3. Pour les entreprises et les dirigeants : Revoir la manière dont on fait les business plans
On associe souvent écologie et coûts supplémentaires. Pas toujours faux, mais cela dépend aussi de la manière de compter. Intégrer les externalités écologiques (comme les « services rendus par la nature » ou le « coût carbone ») dans les business plans est non seulement plus honnête, mais permet aussi d’identifier des opportunités stratégiques. Les gestionnaires voient le monde à la lueur du présent, les stratèges envisagent comment il peut se déformer. Quel joueur serez-vous ?
Exemple de terrain lors de la visite d’une entreprise industrielle. Des salariés font cette remarque à leurs dirigeants : « Le plan stratégique prend en compte une disponibilité des métaux rares qui reste stable. Or, ce sont des matières en tension, dont l'approvisionnement n’est pas garanti. » « Si ce que vous dites est vrai, on a en effet un problème de Business Plan ». J’ai l’impression de ne pas être venu pour rien.
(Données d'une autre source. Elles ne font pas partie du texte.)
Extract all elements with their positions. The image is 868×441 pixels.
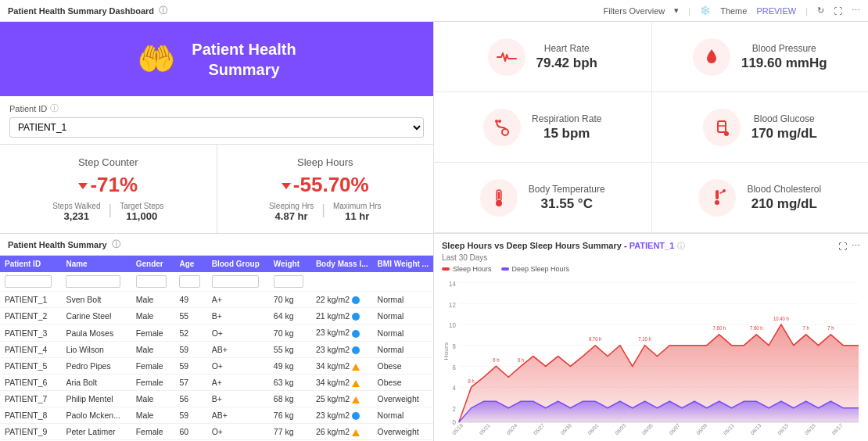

4. Pour les humains en nous : Interroger l’alignement entre les pratiques et les convictions
Il semble que les convictions écologiques et le niveau de réalisation dans le quotidien soient régulièrement décorrelés. Comment y voir plus clair ? Et si on commençait par une légère introspection. Posez-vous deux questions : Quel est mon niveau de sensibilité écologique ? À quel point l’écologie est-elle intégrée dans mes pratiques (personnelles, professionnelles) ?
Essayez de regarder où vous vous situez (écoutez votre intuition pour le moment) :
💖 Les pratiques de votre métier semblent alignées avec votre niveau de sensibilité et d’attachement à la cause écologique : continuez sur cette voie !
⭐️ Vous êtes comme comme M. Jourdain (ou Michel) : vous n’êtes peut-être pas assez conscient(e) de la valeur écologique de vos actions.
🛤️ Vous avez des convictions fortes qui ne semblent pas complètement reflétées dans vos pratiques. Pas de panique : il y a plusieurs manières de s’engager, nous y travaillerons.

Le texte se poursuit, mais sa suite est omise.